Der Darm und die Leber sind über mehrere Wege miteinander verbunden (Darm-Leber-Achse), insbesondere durch die anatomische Verbindung, bei der venöses Blut aus dem Darm in die Pfortader abfließt, die 75% der Blutversorgung der Leber ausmacht. Sie interagieren auch über das Mikrobiom, da die Leber als erstes Organ mit aufgenommenen Nährstoffen und Mikrobiom-Metaboliten in Kontakt kommt. Die Leber reguliert wiederum den Darm durch die Sekretion von Galle, die Gallensäuren, Immunglobulin A und antimikrobielle Moleküle enthält, um das Mikrobiom zu modulieren. Eine gestörte Mikrobiota (Dysbiose) aufgrund von Faktoren wie schlechter Ernährung oder Alkoholmissbrauch kann zu Lebererkrankungen führen, einschließlich alkoholbedingter Lebererkrankung und nicht-alkoholischer Fettleber (NAFLD). Eine Dysbiose wurde mit der Entwicklung von Lebererkrankungen in Verbindung gebracht und könnte durch Interventionen wie Fäkaltransplantationen behandelt werden, was die Bedeutung des Mikrobioms für die Lebergesundheit unterstreicht.

Lebererkrankungen und Mikrobiom hängen zusammen

Leberzirrhose ist das Endstadium chronischer Lebererkrankungen, das durch eine Verringerung der funktionalen Leberzellen und eine Zunahme von Narbengewebe gekennzeichnet ist. Eine häufige Folge ist eine verminderte Gallenzirkulation, die zu einer bakteriellen Überwucherung des Dünndarms und einer Dysbiose führt.

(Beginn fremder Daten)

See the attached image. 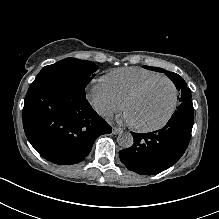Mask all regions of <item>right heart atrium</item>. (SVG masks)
I'll list each match as a JSON object with an SVG mask.
<instances>
[{"instance_id": "1", "label": "right heart atrium", "mask_w": 219, "mask_h": 219, "mask_svg": "<svg viewBox=\"0 0 219 219\" xmlns=\"http://www.w3.org/2000/svg\"><path fill=\"white\" fill-rule=\"evenodd\" d=\"M86 96L96 112L103 117H111L123 108V102L117 99L104 80L89 86Z\"/></svg>"}]
</instances>
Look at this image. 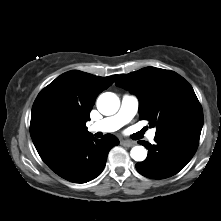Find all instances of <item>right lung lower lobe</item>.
<instances>
[{"label": "right lung lower lobe", "instance_id": "1", "mask_svg": "<svg viewBox=\"0 0 221 221\" xmlns=\"http://www.w3.org/2000/svg\"><path fill=\"white\" fill-rule=\"evenodd\" d=\"M118 144V139L111 134L100 140L90 134L54 143L38 153L60 177L74 183H86L103 171L108 152Z\"/></svg>", "mask_w": 221, "mask_h": 221}]
</instances>
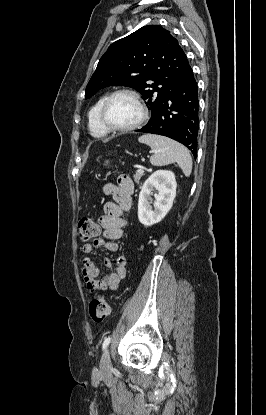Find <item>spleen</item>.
I'll list each match as a JSON object with an SVG mask.
<instances>
[{
	"label": "spleen",
	"instance_id": "obj_1",
	"mask_svg": "<svg viewBox=\"0 0 266 415\" xmlns=\"http://www.w3.org/2000/svg\"><path fill=\"white\" fill-rule=\"evenodd\" d=\"M140 143L147 144L153 151L150 162L154 166H165L172 163L182 170L186 177L192 172V158L189 151L180 143L164 136L145 134L139 137Z\"/></svg>",
	"mask_w": 266,
	"mask_h": 415
}]
</instances>
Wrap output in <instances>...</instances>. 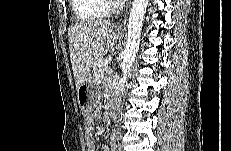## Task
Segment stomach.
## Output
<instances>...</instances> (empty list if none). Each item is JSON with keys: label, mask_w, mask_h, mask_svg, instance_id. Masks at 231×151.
<instances>
[{"label": "stomach", "mask_w": 231, "mask_h": 151, "mask_svg": "<svg viewBox=\"0 0 231 151\" xmlns=\"http://www.w3.org/2000/svg\"><path fill=\"white\" fill-rule=\"evenodd\" d=\"M115 37H120L121 32L116 30ZM100 86L94 76L89 74L77 89L78 104L82 112L89 114L97 106L100 99Z\"/></svg>", "instance_id": "1"}]
</instances>
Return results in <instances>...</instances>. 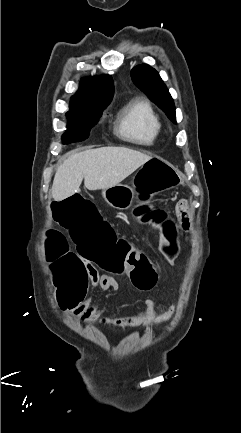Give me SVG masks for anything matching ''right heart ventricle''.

Diese Veränderungen führen zu einer erhöhten intestinalen Permeabilität, wodurch Mikroben und deren Produkte in die Blutbahn gelangen und systemische Entzündungen fördern. Bei fortgeschrittener Zirrhose können bakterielle Translokationen zu Infektionen wie bakterieller Peritonitis führen. Im Zusammenhang mit Leberkrebs (HCC) zeigen Studien ebenfalls, dass Veränderungen im Mikrobiom, insbesondere eine Zunahme von Enterococcus und eine Abnahme von Butyrat-produzierenden Bakterien, mit der Entwicklung von HCC assoziiert sind.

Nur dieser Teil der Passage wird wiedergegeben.